Di tengah pelaksanaan Renungan Suci menjelang Hari Kemerdekaan, Presiden Prabowo Subianto memastikan warga terdampak gempa di Nusa Tenggara Timur mendapat perhatian pemerintah. Jajaran terkait dikerahkan untuk mempercepat penanganan darurat dan penyaluran bantuan kebutuhan dasar.
Pesan tersebut menegaskan bahwa agenda kenegaraan tidak mengurangi fokus pemerintah terhadap kebutuhan masyarakat di daerah bencana. Prabowo menyatakan penanganan di lapangan harus dilakukan secara cepat dan maksimal.
Pernyataan Presiden untuk Warga Terdampak
Komitmen itu disampaikan Prabowo melalui unggahan akun Instagram @prabowo yang dipantau di Jakarta pada Minggu. Dalam pesannya, ia menaruh perhatian pada korban gempa yang membutuhkan dukungan darurat.
“Kami ingin memastikan saudara-saudara kita di sana mendapatkan penanganan darurat yang cepat dan maksimal,” kata Prabowo. Pemerintah disebut mengerahkan jajaran yang berkaitan dengan kebutuhan penanganan di wilayah terdampak.
Keterangan tersebut menyebut bantuan kebutuhan dasar sebagai salah satu bagian yang diperhatikan pemerintah. Belum ada rincian mengenai bentuk bantuan yang disalurkan ataupun besaran dampak gempa di NTT.
Penanganan bencana menjadi isu penting di tengah rangkaian peringatan HUT ke-81 Kemerdekaan Republik Indonesia. Pemerintah menempatkan kebutuhan warga terdampak sebagai bagian dari perhatian dalam situasi darurat.
Upacara di Taman Makam Pahlawan Kalibata
Pada Minggu, 16 Agustus, Prabowo memimpin Upacara Ziarah Nasional dan Renungan Suci di Taman Makam Pahlawan Kalibata, Jakarta Selatan. Upacara tersebut digelar menjelang peringatan HUT ke-81 Kemerdekaan RI.
Presiden tiba di lokasi sekitar pukul 23.39 WIB menggunakan mobil dinas Maung Garuda. Pasukan drum band menyambut kedatangannya sebelum rangkaian upacara dilaksanakan.

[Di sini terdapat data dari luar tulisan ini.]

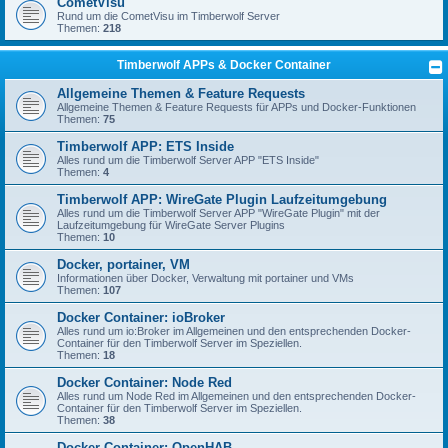
CometVisu
Rund um die CometVisu im Timberwolf Server
Themen:
218
Timberwolf APPs & Docker Container
Allgemeine Themen & Feature Requests
Allgemeine Themen & Feature Requests für APPs und Docker-Funktionen
Themen:
75
Timberwolf APP: ETS Inside
Alles rund um die Timberwolf Server APP "ETS Inside"
Themen:
4
Timberwolf APP: WireGate Plugin Laufzeitumgebung
Alles rund um die Timberwolf Server APP "WireGate Plugin" mit der
Laufzeitumgebung für WireGate Server Plugins
Themen:
10
Docker, portainer, VM
Informationen über Docker, Verwaltung mit portainer und VMs
Themen:
107
Docker Container: ioBroker
Alles rund um io:Broker im Allgemeinen und den entsprechenden Docker-
Container für den Timberwolf Server im Speziellen.
Themen:
18
Docker Container: Node Red
Alles rund um Node Red im Allgemeinen und den entsprechenden Docker-
Container für den Timberwolf Server im Speziellen.
Themen:
38
Docker Container: OpenHAB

Wakil Presiden Gibran Rakabuming Raka hadir dalam kegiatan tersebut. Sejumlah menteri Kabinet Merah Putih, pimpinan lembaga negara, serta para undangan turut mengikuti upacara.
Ziarah nasional dan penanganan gempa berlangsung dalam rentang waktu yang berdekatan. Satu agenda menandai penghormatan kepada para pahlawan, sedangkan agenda lain menyoroti kebutuhan mendesak warga di NTT.
Seruan Menjaga Persatuan
Prabowo juga menyampaikan ucapan HUT ke-81 Republik Indonesia melalui media sosial dengan latar Istana Merdeka. Ia menulis, “Dirgahayu Republik Indonesia. Indonesia berdaulat, adil dan makmur.”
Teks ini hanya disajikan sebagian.